Parabola

It is noted that when $x \to \infty$ , $f(x) \to \infty$ . We need to find the values of $p$ such that $\min (f(x)) = 8$ for $x \in [2,\infty)$ . To do that we can find the value of $p$ , where $f'(x) = 0$ if $f''(x) > 0$ .

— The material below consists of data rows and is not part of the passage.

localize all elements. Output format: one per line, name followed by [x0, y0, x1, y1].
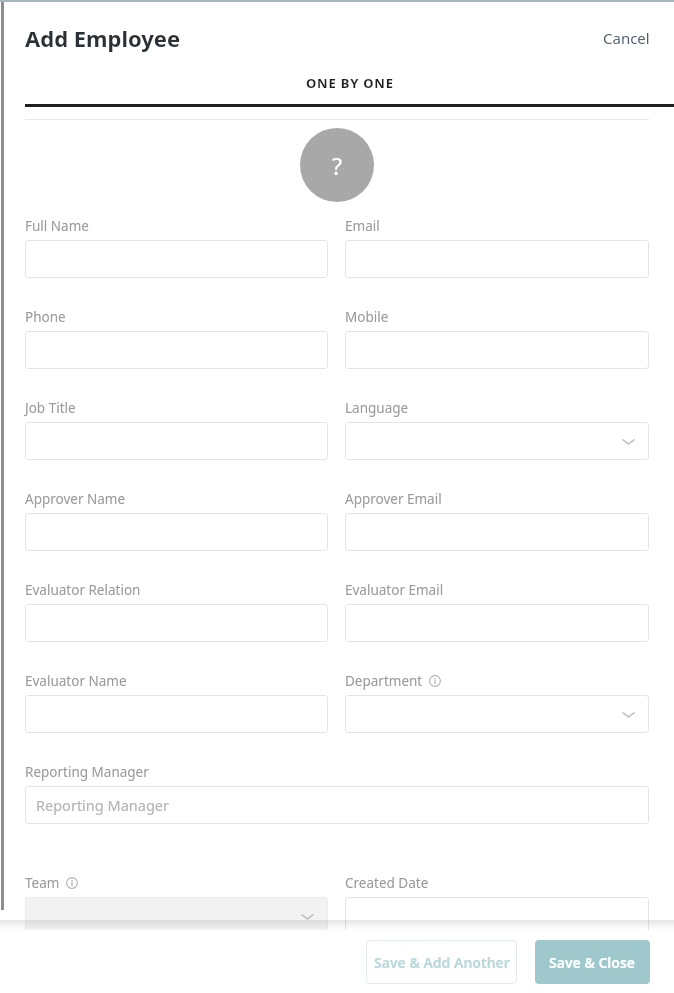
staticText: Job Title: [25, 399, 76, 417]
staticText: Department: [345, 672, 423, 690]
staticText: Approver Name: [25, 490, 126, 508]
staticText: ONE BY ONE: [306, 74, 394, 92]
staticText: Phone: [25, 308, 66, 326]
button[interactable]: [25, 695, 328, 733]
staticText: Approver Email: [345, 490, 442, 508]
staticText: Full Name: [25, 217, 89, 235]
button[interactable]: [25, 331, 328, 369]
staticText: Reporting Manager: [36, 795, 169, 815]
button[interactable]: [25, 513, 328, 551]
button[interactable]: Reporting Manager: [25, 786, 649, 824]
button[interactable]: Save & Add Another: [366, 940, 517, 984]
button[interactable]: [345, 513, 649, 551]
staticText: Language: [345, 399, 409, 417]
staticText: Reporting Manager: [25, 763, 149, 781]
button[interactable]: [345, 331, 649, 369]
staticText: Cancel: [603, 28, 650, 48]
button[interactable]: [25, 422, 328, 460]
staticText: Evaluator Email: [345, 581, 444, 599]
staticText: Save & Close: [549, 953, 636, 972]
staticText: Email: [345, 217, 380, 235]
staticText: Mobile: [345, 308, 389, 326]
button[interactable]: [25, 240, 328, 278]
button[interactable]: [25, 897, 328, 935]
staticText: Save & Add Another: [374, 953, 510, 972]
staticText: Team: [25, 874, 60, 892]
button[interactable]: [345, 604, 649, 642]
button[interactable]: [345, 240, 649, 278]
staticText: Evaluator Name: [25, 672, 127, 690]
button[interactable]: Cancel: [595, 22, 658, 54]
staticText: Evaluator Relation: [25, 581, 141, 599]
staticText: Created Date: [345, 874, 429, 892]
button[interactable]: Add photo: [300, 128, 374, 202]
button[interactable]: Save & Close: [535, 940, 650, 984]
button[interactable]: ONE BY ONE: [25, 74, 674, 107]
button[interactable]: [345, 897, 649, 935]
button[interactable]: [345, 695, 649, 733]
staticText: ?: [332, 150, 342, 181]
staticText: Add Employee: [25, 23, 181, 53]
button[interactable]: [25, 604, 328, 642]
button[interactable]: [345, 422, 649, 460]
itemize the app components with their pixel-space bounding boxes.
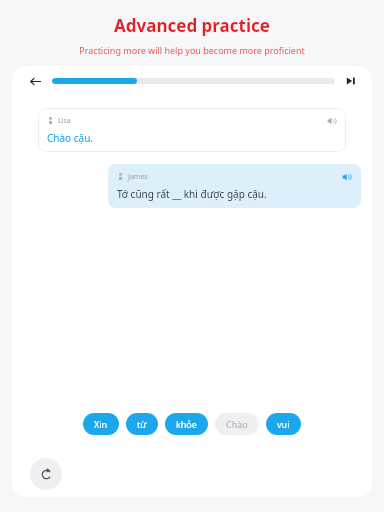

$\begin{aligned} f'(x) & = 2x - (p-2) & \small \color{#3D99F6} \text{For }f'(x) = 0 \\ \implies x & = \frac {p - 2}2 & \small \color{#3D99F6} \text{Note that } f''(x) = 2 > 0 \\ \implies \min (f(x)) & = f\left(\frac {p - 2}2\right) = 8\end{aligned}$

Therefore,

$\begin{aligned} \left(\frac {p - 2}2\right)^2 - (p-2)\left(\frac {p - 2}2\right)+3p-2 & = 8 \\ p^2 - 16p + 44 & = 0 \\ \implies p & = 8 + 2\sqrt 5 & \small \color{#3D99F6} \text{For }p=8-2\sqrt 5, \ \frac {p-2}2 < 2 \text{ rejected.} \end{aligned}$

For a strictly increasing $f$ , $\min (f(x)) = f(2) = 8$ . Then:

$\begin{aligned} 2^2 - 2(p-2) + 3p - 2 & = 8 \\ \implies p & = 2 \end{aligned}$

$\implies f(x) = x^2 + 4$ , a strictly increasing function.

Therefore, the sum of possible values of $p$ is $8+2\sqrt5+2=10+2\sqrt5$ , $\implies \dfrac a{bc} = \dfrac {10}{2\times 5} = \boxed{1}$